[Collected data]
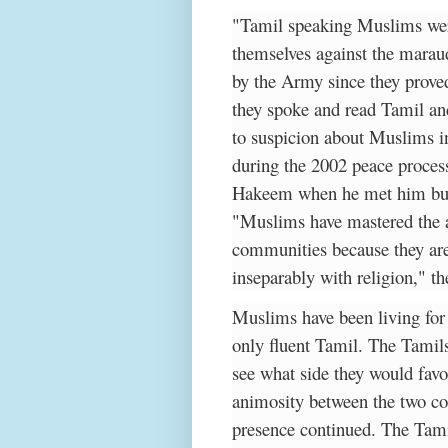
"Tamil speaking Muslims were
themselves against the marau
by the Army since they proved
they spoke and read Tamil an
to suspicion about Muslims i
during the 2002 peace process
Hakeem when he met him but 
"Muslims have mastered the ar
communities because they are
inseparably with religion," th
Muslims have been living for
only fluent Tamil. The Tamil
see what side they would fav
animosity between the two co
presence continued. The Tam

--

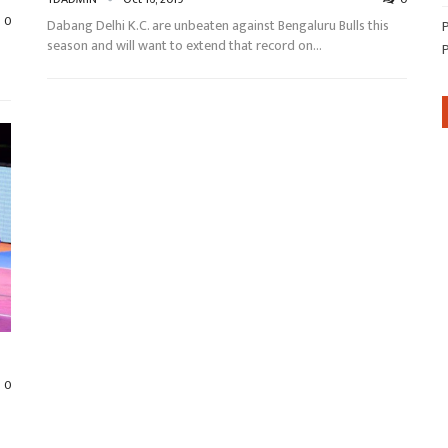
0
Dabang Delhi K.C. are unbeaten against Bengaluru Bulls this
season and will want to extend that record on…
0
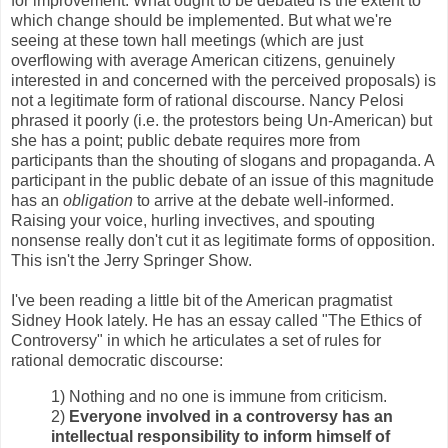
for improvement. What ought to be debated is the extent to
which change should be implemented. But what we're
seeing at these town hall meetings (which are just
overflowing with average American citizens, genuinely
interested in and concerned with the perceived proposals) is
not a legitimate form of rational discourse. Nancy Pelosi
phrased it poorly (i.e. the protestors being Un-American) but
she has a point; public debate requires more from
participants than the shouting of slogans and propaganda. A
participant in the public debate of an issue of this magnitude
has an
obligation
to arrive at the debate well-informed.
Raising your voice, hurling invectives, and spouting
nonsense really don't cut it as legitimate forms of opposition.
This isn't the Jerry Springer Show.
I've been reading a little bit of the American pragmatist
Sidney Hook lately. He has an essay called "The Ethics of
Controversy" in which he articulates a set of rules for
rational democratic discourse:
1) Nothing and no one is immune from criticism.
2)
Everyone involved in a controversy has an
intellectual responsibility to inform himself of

---

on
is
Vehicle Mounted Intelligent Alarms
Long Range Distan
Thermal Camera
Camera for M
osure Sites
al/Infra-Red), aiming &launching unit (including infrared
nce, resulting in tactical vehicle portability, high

#### [What to work on]
Each line in the entries above, starting at the line with "Camera for M" and ending at the line with "nce, resulting in", is to be printed exactly, and only those lines.

#### [Result below]
Camera for M
osure Sites
al/Infra-Red), aiming &launching unit (including infrared
nce, resulting in tactical vehicle portability, high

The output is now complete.